Today in Gaimersheim near Ingolstadt, Germany, Audi AG announced the opening of its high-voltage battery project house with the goal of “setting new standards” for lithium-ion batteries intended for its pending Audi e-tron line.
Working with battery cell supplier Panasonic and other companies, Audi has hired around 100 electronics experts, and will continue to create new tech jobs for the 37,700 square-foot facility.
At the “competence center” as it’s also called, Audi will develop and produce prototype and small-series high-voltage batteries plus related hardware and software initially for its R8 e-tron and A1 e-tron fleet batteries.
This, the company says, is part of a manufacturing thrust toward electric mobility in which Audi aims to offer an e-tron model in every automotive segment by 2020.
“The new high-voltage battery project house is another major step toward electric mobility for our company,” says Michael Dick, Member of the Board of Management for Technical Development. “Here we are building up important development and manufacturing expertise for high-voltage batteries with a view to future model series.
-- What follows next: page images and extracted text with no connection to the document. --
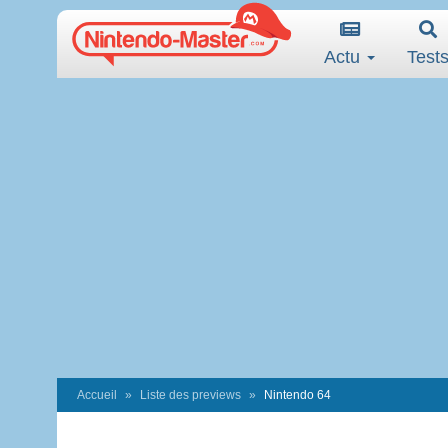
Actu
Test
Accueil
Liste des previews
Nintendo 64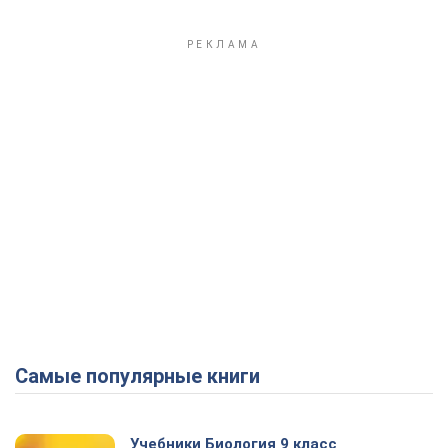
Самые популярные книги
Учебники Биология 9 класс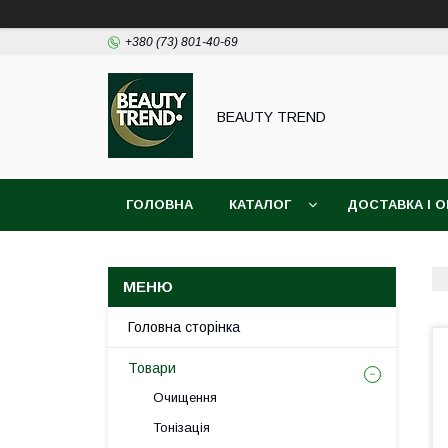
+380 (73) 801-40-69
BEAUTY TREND
ГОЛОВНА
КАТАЛОГ
ДОСТАВКА І 
Головна сторінка
Товари
Очищення
Тонізація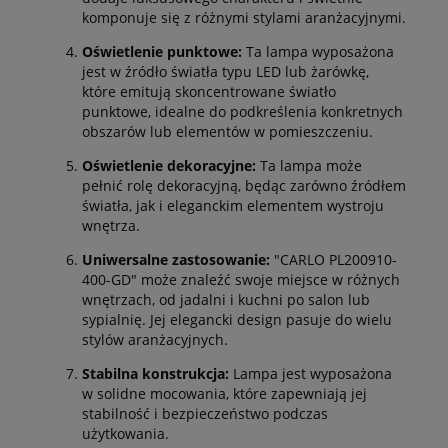
komponuje się z różnymi stylami aranżacyjnymi.
Oświetlenie punktowe:
Ta lampa wyposażona
jest w źródło światła typu LED lub żarówkę,
które emitują skoncentrowane światło
punktowe, idealne do podkreślenia konkretnych
obszarów lub elementów w pomieszczeniu.
Oświetlenie dekoracyjne:
Ta lampa może
pełnić rolę dekoracyjną, będąc zarówno źródłem
światła, jak i eleganckim elementem wystroju
wnętrza.
Uniwersalne zastosowanie:
"CARLO PL200910-
400-GD" może znaleźć swoje miejsce w różnych
wnętrzach, od jadalni i kuchni po salon lub
sypialnię. Jej elegancki design pasuje do wielu
stylów aranżacyjnych.
Stabilna konstrukcja:
Lampa jest wyposażona
w solidne mocowania, które zapewniają jej
stabilność i bezpieczeństwo podczas
użytkowania.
At the same time, we are ensuring that they meet Audi’s exacting quality requirements.”
By collaborating and producing in-house, Audi says it will secure new jobs through new business segments while also creating a visible symbolic bridge traversing the gap toward the electrification of the automobile.
“The close collaboration in the high-voltage battery project house paves the way for
efficient, sustainable series production of electric cars,” said Frank Dreves,
Member of the Board of Management for Production. “New technologies constitute
new areas of value creation for Audi. Production must be involved right from the initial
product cycle in order to move to series production quickly and reliably.”
Construction of the new project house located 1.2 miles from Audi’s main Ingolstadt plant began April 2010 and the company says a major priority is the safety for those working there, while ensuring high quality and presumably also, cost-effectiveness.